Because I was raised on that idea.
As a kid, I was “too sensitive,” “too talkative,” “too much of a dreamer.”
Like my feelings were a fire hazard. Like my imagination was a problem to be managed.
Later, it was partners who said it. Softer, slicker, but no less cutting.
I was “too in the spotlight,” “too friendly,” “too emotional,” “too empathic.”
(One ex told me I made people uncomfortable just by being passionate about a specific topic. Like passion was some kind of threat.)
So I learned to edit myself.
Make my emotions bite-sized.
Dream quieter. Speak softer. Laugh like no one was listening.
And now? That editing reflex follows me everywhere.
Especially in my writing.
Let Me Tell You About Last Week
I wrote a scene that gutted me. A character cracked open, ugly and real, bleeding through the page. It wasn’t pretty. It wasn’t flattering. It felt like the truth.
I hovered over "Save" for five full minutes.
And then I deleted it.
Not because it was bad.
Because it was honest.
Because that old voice in my head—the one that sounds suspiciously like a disappointed parent or an uncomfortable partner—whispered: This is too much. People won’t like this. They won’t like you.
Let’s Call It What It Is: Fear
Not fear of failure. I’ve failed before. I survived.
This is fear of exposure.
Fear that being seen will equal being rejected.
Fear that someone will look at what I wrote, or who I am, and say, “No thanks.”
And the temptation to pre-reject myself? Oh, it’s strong.
I know how to stay small. I was raised in it. Rewarded for it.
But it’s a slow suffocation.
You can’t write something that matters if you’re constantly trying not to offend, not to upset, not to stir too much dust.
The Pull to Stay Small
When no one knows your name, it’s easy to play it safe.
Polish the edges.
Keep the weird tucked away.
Stay on-brand, whatever that even means.
But here’s the truth: safe is a straitjacket with a smiley face.
If I keep shrinking to fit it, I’ll vanish completely.
You don’t build a connection by being agreeable.
You build it by being real.
And sometimes, real is a little too much.
And if they don’t like it, let them leave.
I’m Not Here to Be Another Beige Blip in Your Feed
I’m writing my first novel. Self-publishing it.
Every decision is mine: plot twists, character arcs, cover design, existential dread.
It’s exhilarating.
And about as lonely as yelling into a void and hoping it echoes back with applause.

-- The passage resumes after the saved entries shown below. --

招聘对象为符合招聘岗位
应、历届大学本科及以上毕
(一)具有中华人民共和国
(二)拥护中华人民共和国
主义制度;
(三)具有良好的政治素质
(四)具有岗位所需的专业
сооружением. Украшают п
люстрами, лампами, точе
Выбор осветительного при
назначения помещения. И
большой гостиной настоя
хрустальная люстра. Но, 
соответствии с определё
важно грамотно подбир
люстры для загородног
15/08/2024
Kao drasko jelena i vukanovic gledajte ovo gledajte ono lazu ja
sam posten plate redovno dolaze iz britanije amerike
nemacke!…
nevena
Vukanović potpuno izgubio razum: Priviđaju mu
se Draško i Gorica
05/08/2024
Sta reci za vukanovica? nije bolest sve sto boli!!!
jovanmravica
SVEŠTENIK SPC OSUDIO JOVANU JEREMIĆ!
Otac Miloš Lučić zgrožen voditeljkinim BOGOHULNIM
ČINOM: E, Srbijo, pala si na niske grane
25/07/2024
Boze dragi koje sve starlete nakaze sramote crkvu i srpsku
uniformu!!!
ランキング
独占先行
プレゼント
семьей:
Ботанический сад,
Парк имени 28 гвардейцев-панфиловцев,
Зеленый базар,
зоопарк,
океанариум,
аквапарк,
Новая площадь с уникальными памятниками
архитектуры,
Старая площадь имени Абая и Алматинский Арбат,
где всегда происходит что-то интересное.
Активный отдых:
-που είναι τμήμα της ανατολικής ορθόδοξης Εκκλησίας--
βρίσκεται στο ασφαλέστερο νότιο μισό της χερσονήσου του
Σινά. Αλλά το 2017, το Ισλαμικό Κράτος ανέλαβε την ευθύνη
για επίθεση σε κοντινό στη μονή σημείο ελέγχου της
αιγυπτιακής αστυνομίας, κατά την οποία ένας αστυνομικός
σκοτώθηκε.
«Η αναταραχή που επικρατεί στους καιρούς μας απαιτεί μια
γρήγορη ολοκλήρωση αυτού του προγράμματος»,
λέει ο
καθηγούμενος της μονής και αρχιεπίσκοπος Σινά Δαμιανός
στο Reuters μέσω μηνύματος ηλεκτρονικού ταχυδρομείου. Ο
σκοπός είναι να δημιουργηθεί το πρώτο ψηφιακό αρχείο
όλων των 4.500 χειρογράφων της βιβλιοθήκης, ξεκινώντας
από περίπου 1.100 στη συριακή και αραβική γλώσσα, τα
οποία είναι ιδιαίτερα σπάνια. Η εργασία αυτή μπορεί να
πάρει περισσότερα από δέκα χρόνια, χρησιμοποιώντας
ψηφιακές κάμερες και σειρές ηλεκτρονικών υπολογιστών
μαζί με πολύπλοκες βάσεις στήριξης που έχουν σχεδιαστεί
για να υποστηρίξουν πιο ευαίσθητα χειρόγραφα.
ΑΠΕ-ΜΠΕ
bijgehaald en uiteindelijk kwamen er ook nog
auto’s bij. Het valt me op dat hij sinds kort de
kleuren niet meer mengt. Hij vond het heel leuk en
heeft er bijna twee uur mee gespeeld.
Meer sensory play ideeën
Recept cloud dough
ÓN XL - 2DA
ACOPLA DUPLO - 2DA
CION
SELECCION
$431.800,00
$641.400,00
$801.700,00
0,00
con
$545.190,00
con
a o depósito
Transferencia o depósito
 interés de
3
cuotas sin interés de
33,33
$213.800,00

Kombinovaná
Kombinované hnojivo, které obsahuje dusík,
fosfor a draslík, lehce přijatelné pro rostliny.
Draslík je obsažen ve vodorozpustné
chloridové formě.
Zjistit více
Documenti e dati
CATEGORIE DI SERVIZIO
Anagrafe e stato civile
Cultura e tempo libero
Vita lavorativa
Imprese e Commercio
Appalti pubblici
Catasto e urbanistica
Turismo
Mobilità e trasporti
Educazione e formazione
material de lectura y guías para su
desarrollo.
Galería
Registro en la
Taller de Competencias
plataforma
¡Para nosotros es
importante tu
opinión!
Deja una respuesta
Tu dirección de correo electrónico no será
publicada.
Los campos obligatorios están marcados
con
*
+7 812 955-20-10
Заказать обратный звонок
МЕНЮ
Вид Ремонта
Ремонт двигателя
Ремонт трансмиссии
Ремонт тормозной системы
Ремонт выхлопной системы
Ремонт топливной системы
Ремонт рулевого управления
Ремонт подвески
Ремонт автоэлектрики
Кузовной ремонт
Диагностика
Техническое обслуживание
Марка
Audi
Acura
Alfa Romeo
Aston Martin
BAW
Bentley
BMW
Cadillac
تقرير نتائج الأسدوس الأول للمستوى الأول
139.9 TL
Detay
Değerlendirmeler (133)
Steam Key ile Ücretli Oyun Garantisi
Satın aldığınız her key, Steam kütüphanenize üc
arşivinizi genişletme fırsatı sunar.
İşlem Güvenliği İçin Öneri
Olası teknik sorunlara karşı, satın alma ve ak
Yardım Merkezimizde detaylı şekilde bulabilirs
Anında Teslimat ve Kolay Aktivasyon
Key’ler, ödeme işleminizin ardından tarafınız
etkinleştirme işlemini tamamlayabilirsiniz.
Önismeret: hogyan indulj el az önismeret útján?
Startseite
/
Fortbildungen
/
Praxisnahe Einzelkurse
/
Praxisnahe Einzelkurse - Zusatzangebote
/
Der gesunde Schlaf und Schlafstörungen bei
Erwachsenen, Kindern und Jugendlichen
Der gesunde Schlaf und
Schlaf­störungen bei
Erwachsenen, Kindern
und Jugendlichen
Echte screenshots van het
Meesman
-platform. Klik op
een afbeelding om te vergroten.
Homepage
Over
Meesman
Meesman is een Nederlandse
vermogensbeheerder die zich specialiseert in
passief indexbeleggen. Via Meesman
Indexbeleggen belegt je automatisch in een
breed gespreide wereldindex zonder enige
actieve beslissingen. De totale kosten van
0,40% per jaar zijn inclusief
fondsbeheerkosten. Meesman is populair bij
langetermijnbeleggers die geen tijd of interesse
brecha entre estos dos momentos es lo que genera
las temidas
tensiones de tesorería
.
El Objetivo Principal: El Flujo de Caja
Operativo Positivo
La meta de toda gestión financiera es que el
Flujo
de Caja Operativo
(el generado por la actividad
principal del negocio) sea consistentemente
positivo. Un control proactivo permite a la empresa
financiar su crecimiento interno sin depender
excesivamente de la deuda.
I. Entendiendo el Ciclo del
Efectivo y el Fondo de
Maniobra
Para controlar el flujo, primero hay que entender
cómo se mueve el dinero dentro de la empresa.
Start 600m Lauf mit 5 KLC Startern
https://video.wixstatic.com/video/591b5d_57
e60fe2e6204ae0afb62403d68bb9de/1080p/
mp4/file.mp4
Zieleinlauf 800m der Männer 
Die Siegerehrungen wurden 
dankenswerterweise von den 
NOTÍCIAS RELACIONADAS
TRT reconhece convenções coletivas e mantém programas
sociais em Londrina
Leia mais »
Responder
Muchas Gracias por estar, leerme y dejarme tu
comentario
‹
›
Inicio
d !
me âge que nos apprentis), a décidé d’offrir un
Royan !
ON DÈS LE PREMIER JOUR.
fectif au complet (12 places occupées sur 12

Some days, I catch myself trying to look “put together.” Like I know what I’m doing.
But behind the curtain?
It’s grief. Shame. Hunger. Survival.
Not just the spice and steam, but the scars underneath.
I’m not writing for the people who want easy.
I’m writing for the ones who want real.
The ones who’ve been too much, too loud, too honest, too everything and kept going anyway.
If I sand it down so no one gets splinters, what’s the point? A flavourless thing no one can choke on but no one can taste, either. Unoffensive. Unmemorable. Unfelt.
I’m Not Here to Be Safe
I want to write scenes that leave bruises.
Characters who burn things down and rebuild with bloody hands.
Stories that ask questions I don’t have tidy answers to.
Yes, it’ll cost me.
Unfollows. Silence. People who ghost when it gets uncomfortable.
But playing it safe costs more.
It costs me.
If I’m going to bleed into these pages, then damn it, I want it to matter.
I want someone out there to read a line and whisper, “Shit. That’s me.”
No Grand Epiphany Here
Just a flicker that refuses to die.
Be bold.
Be strange.
Be uncomfortably honest.
Even when it makes your hands shake.
Especially then.
Because someone out there is waiting for your voice to cut through the noise.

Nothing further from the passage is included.